- Besides the two ships reported by TASS as leaving Mariupol, they cited four other foreign ships that remain in the port.
- They included vessels registered in the Dominican Republic, Liberia, Panama, and Jamaica.
- There is no indication of the status of these ships.
After Ankara claimed to have held a round of “productive” grain discussions with Moscow, a Turkish vessel made history on Wednesday by becoming the first foreign vessel to depart the Russian-occupied portion of the shattered city of Mariupol.
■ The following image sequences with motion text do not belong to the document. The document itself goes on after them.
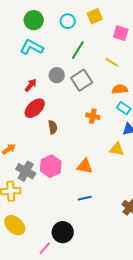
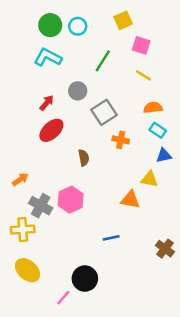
cyan circle: (68, 21) -> (78, 26), moved
pink square: (121, 33) -> (141, 45), moved
gray square: (82, 80) -> (104, 112), moved
brown semicircle: (53, 127) -> (84, 158), moved
orange triangle: (85, 166) -> (130, 200), moved

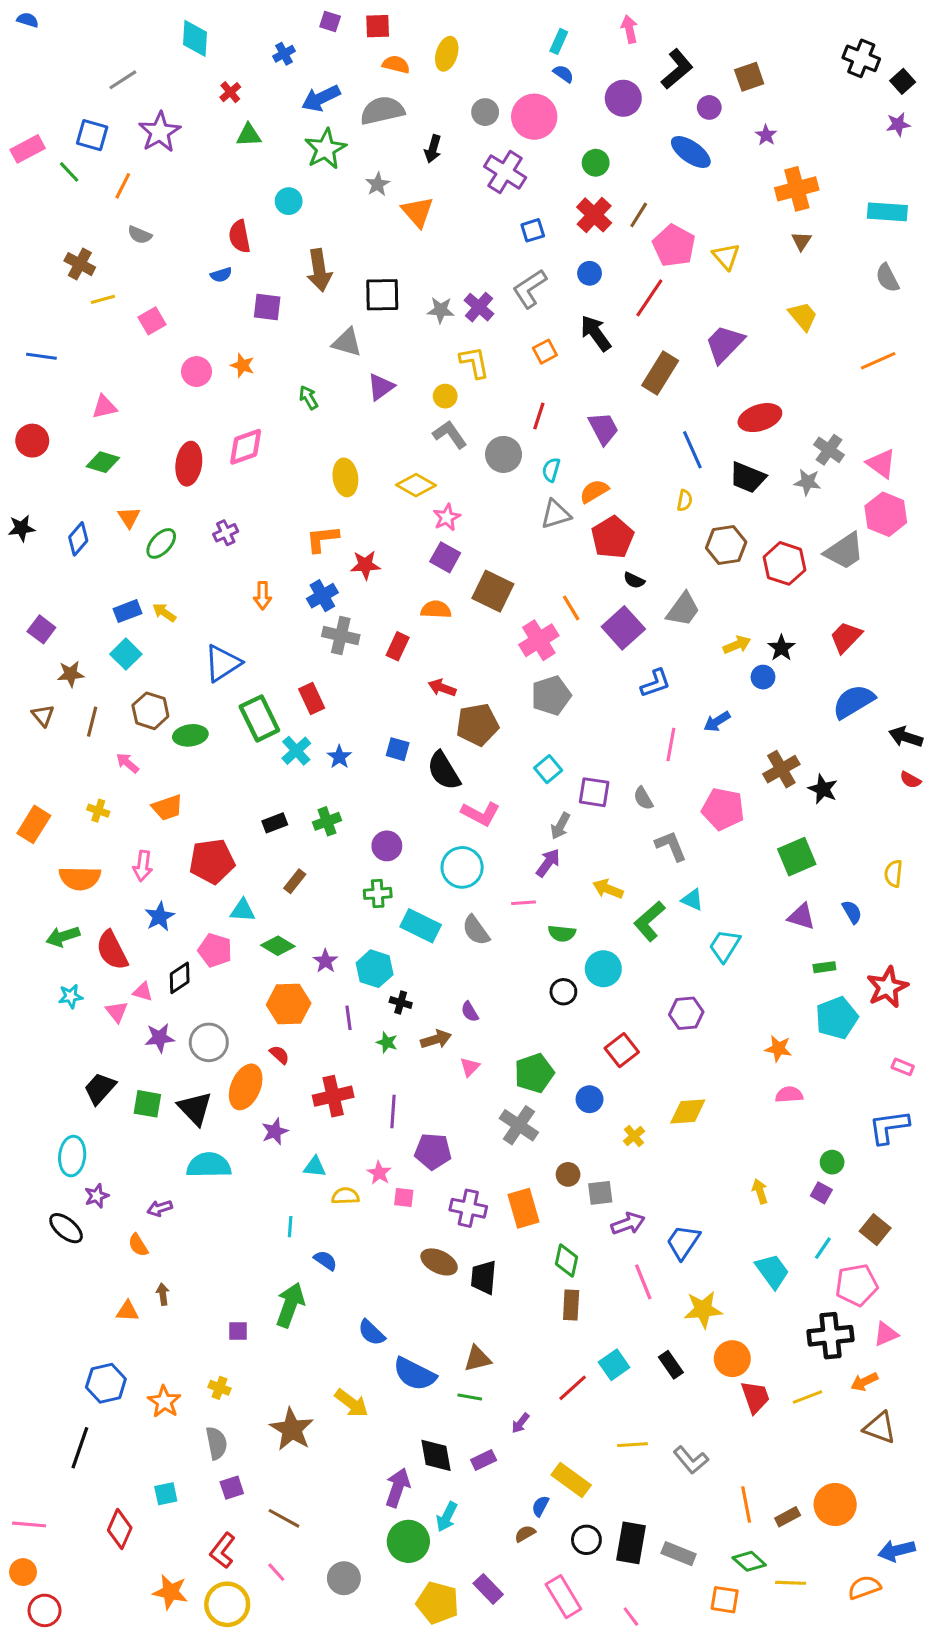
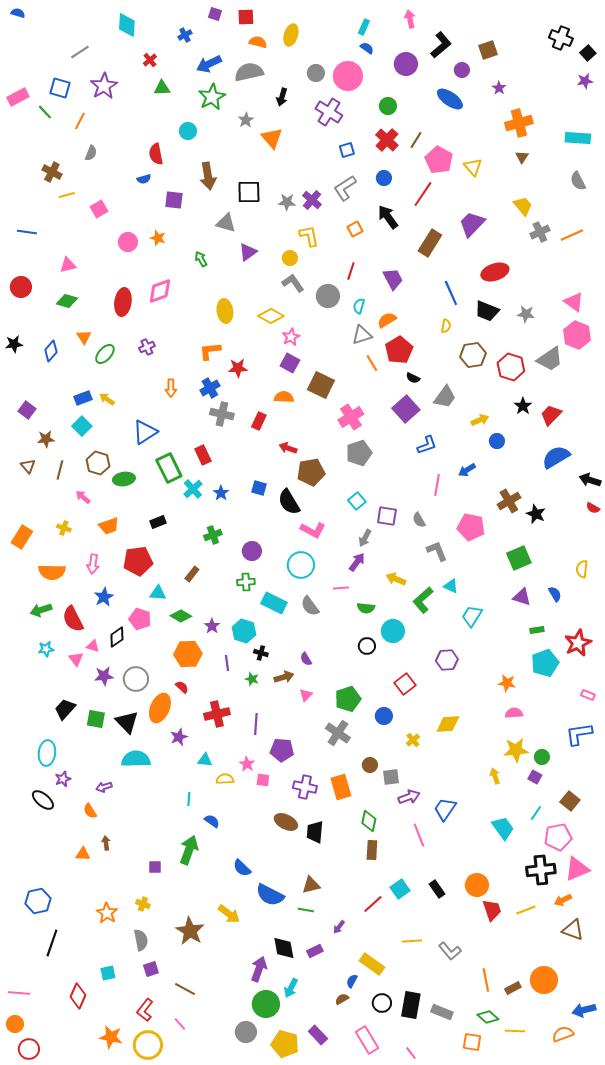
gray semicircle: (140, 235) -> (91, 153), turned -91
gray cross: (829, 450) -> (540, 232), moved, turned 30
orange line: (571, 608) -> (372, 363), moved
black star: (781, 648) -> (523, 406), moved
black rectangle: (275, 823) -> (158, 522), moved
yellow star: (703, 1310) -> (516, 750), moved
pink triangle: (886, 1334) -> (577, 869), size x1.5
blue hexagon: (106, 1383) -> (38, 901), moved
gray circle: (344, 1578) -> (246, 1032), moved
In our live blog, you may read about the day’s happenings as they happened as reported by France24.
Russia’s state-controlled TASS News Agency announced the departure of what it calls the first foreign ship to depart Mariupol as evidence of Russia’s efforts to reopen the port after the extended siege on the city.
The 8,975 DWT general cargo ship’s AIS data shows that it is now anchored at the southern Russian port after having been one of six foreign-flagged ships that TASS acknowledged had been stuck in Mariupol since the invasion in February.
“The parties discussed the safe exit of Turkish merchant ships and export of grain from Ukrainian ports, as well as the approaches to safe navigation in the Black Sea,” the Russians reported.
CNN is citing a Ukraine government report that said an estimated 400,000 tons of grain has been stolen.
The U.S. State Department issued an alert in May citing vessels it believed were smuggling stolen Ukrainian commodities.
Lloyd contends that many of the vessels are going dark to hide their actions.
The efforts to resume port operations at Mariupol were also reported by TASS at the end of May. After the mines were lifted from the harbour, they stated that the first shipment of 2,700 tonnes of Ukrainian steel will be transported around 100 miles from Mariupol to the Russian port of Rostov-on-Don.
They listed four other foreign ships that are still at the port in addition to the two ships that TASS claimed were leaving Mariupol. They included ships with Dominican Republic, Liberia, Panama, and Jamaican registrations. The whereabouts of these ships are unknown.